En effet, on a remarqué, notamment en Californie, la mise en place d’un trafic de Dudleya braconnées dans la nature. Au Mexique, ce sont plutôt les cactus qui font les frais de ce commerce illégal. Ce qui est en jeu, c’est la taille de la plante. Les clients de ces braconniers veulent des plantes déjà matures. Or, un cactus, par exemple, pousse très lentement. Mais sur Internet, on peut trouver un Yucca déjà mature pour mettre dans son salon. Et il y a une forte demande, notamment en Corée, pour les Dudleya.

Quelles conséquences le braconnage a-t-il sur l’écosystème des régions où se trouvent ces plantes ?

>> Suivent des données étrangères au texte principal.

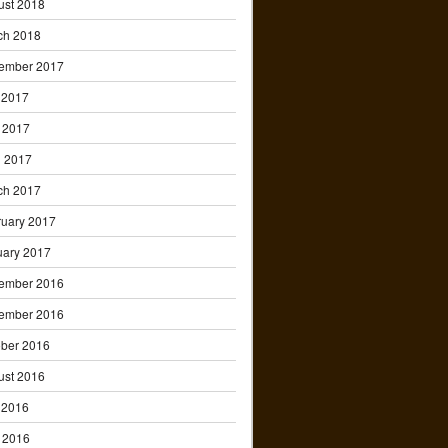
ust 2018
ch 2018
ember 2017
 2017
 2017
l 2017
ch 2017
ruary 2017
uary 2017
ember 2016
ember 2016
ober 2016
ust 2016
 2016
 2016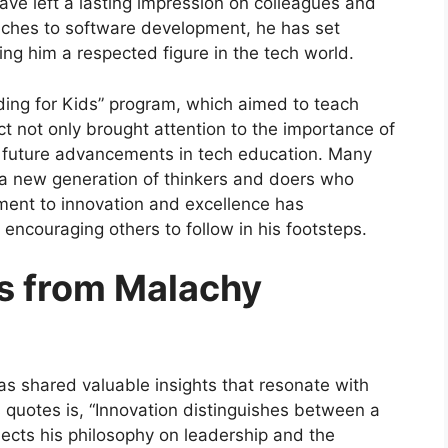
ave left a lasting impression on colleagues and
ches to software development, he has set
ing him a respected figure in the tech world.
oding for Kids” program, which aimed to teach
ect not only brought attention to the importance of
or future advancements in tech education. Many
g a new generation of thinkers and doers who
ment to innovation and excellence has
encouraging others to follow in his footsteps.
ts from Malachy
s shared valuable insights that resonate with
 quotes is, “Innovation distinguishes between a
lects his philosophy on leadership and the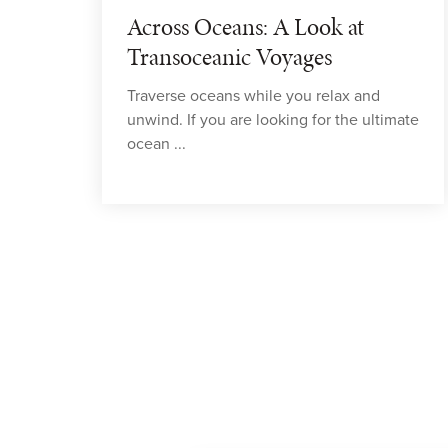
Across Oceans: A Look at
Transoceanic Voyages
Traverse oceans while you relax and
unwind. If you are looking for the ultimate
ocean ...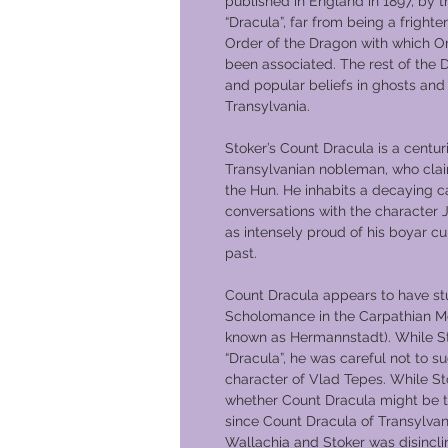
published in England in 1897, by t
“Dracula”, far from being a fright
Order of the Dragon with which O
been associated. The rest of the 
and popular beliefs in ghosts an
Transylvania.
Stoker’s Count Dracula is a centur
Transylvanian nobleman, who clai
the Hun. He inhabits a decaying ca
conversations with the character 
as intensely proud of his boyar cu
past.
Count Dracula appears to have st
Scholomance in the Carpathian Mou
known as Hermannstadt). While S
“Dracula”, he was careful not to su
character of Vlad Tepes. While St
whether Count Dracula might be th
since Count Dracula of Transylvani
Wallachia and Stoker was disinclin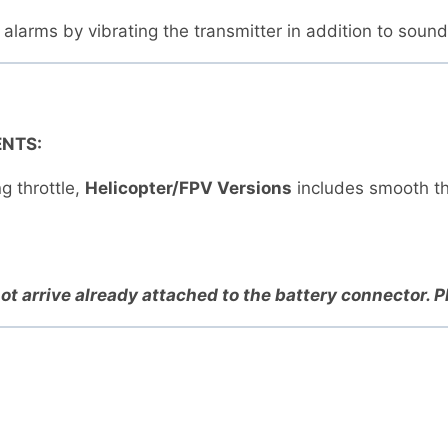
s alarms by vibrating the transmitter in addition to soun
NTS:
g throttle,
Helicopter/FPV Versions
includes smooth th
ot arrive already attached to the battery connector. 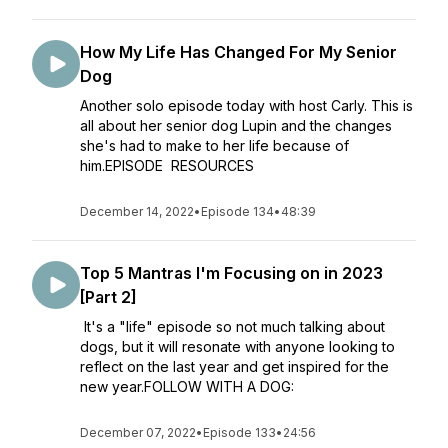
How My Life Has Changed For My Senior
Dog
Another solo episode today with host Carly. This is
all about her senior dog Lupin and the changes
she's had to make to her life because of
him.EPISODE RESOURCES
December 14, 2022
•
Episode 134
•
48:39
Top 5 Mantras I'm Focusing on in 2023
[Part 2]
It's a "life" episode so not much talking about
dogs, but it will resonate with anyone looking to
reflect on the last year and get inspired for the
new year.FOLLOW WITH A DOG:
December 07, 2022
•
Episode 133
•
24:56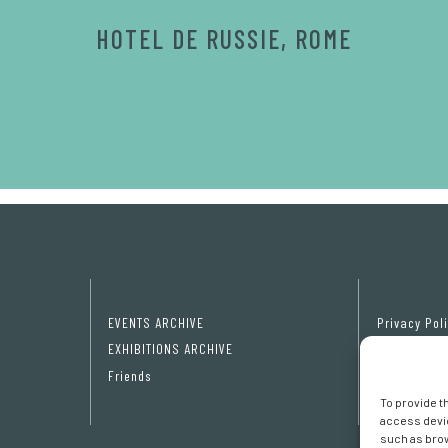
HOTEL DE RUSSIE, ROME
EVENTS ARCHIVE
Privacy Pol
EXHIBITIONS ARCHIVE
Cookie poli
Friends
Cookie pref
To provide t
access devic
such as brow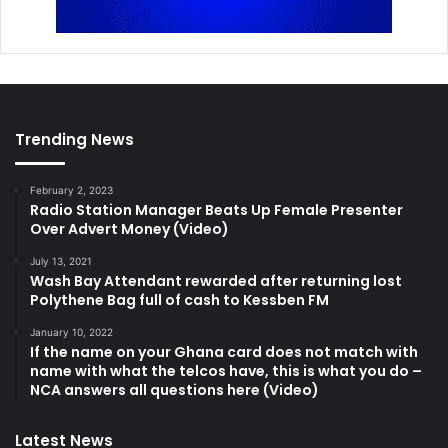
Trending News
February 2, 2023
Radio Station Manager Beats Up Female Presenter
Over Advert Money (Video)
July 13, 2021
Wash Bay Attendant rewarded after returning lost
Polythene Bag full of cash to Kessben FM
January 10, 2022
If the name on your Ghana card does not match with
name with what the telcos have, this is what you do –
NCA answers all questions here (Video)
Latest News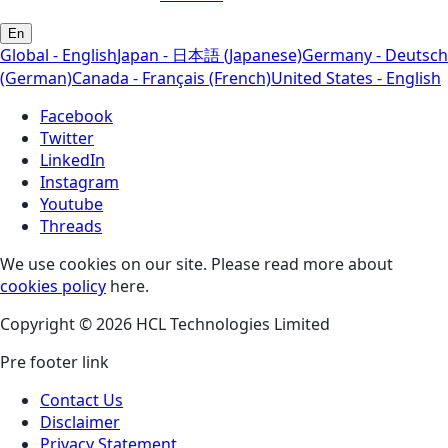
En
Global - English
Japan - 日本語 (Japanese)
Germany - Deutsch
(German)
Canada - Français (French)
United States - English
Facebook
Twitter
LinkedIn
Instagram
Youtube
Threads
We use cookies on our site. Please read more about
cookies policy
here.
Copyright © 2026 HCL Technologies Limited
Pre footer link
Contact Us
Disclaimer
Privacy Statement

Graves, évidemment. En Californie, la disparition des Dudleya favorise l’érosion des sols. Toutes ces plantes poussent dans des régions arides. Or elles y sont souvent source d’eau ou de nourriture pour les animaux. Elles leur servent également de refuge. Elles sont aussi utiles pour la nidification des oiseaux. Et cela pose évidemment problème quant à l’existence même de ces plantes. Concernant les cactus, nous avons ainsi relevé que 31 % des 1 480 espèces recensées sont menacées d’extinction. C’est pourquoi les consommateurs doivent être responsables et choisir des plantes issues d’une reproduction légale en pépinières ou de boutures. D’autant qu’une plante issue de la nature est assez reconnaissable : par exemple, elle n’a souvent pas une taille standard. Si on a un doute sur l’origine de la plante, c’est simple : on n’achète pas.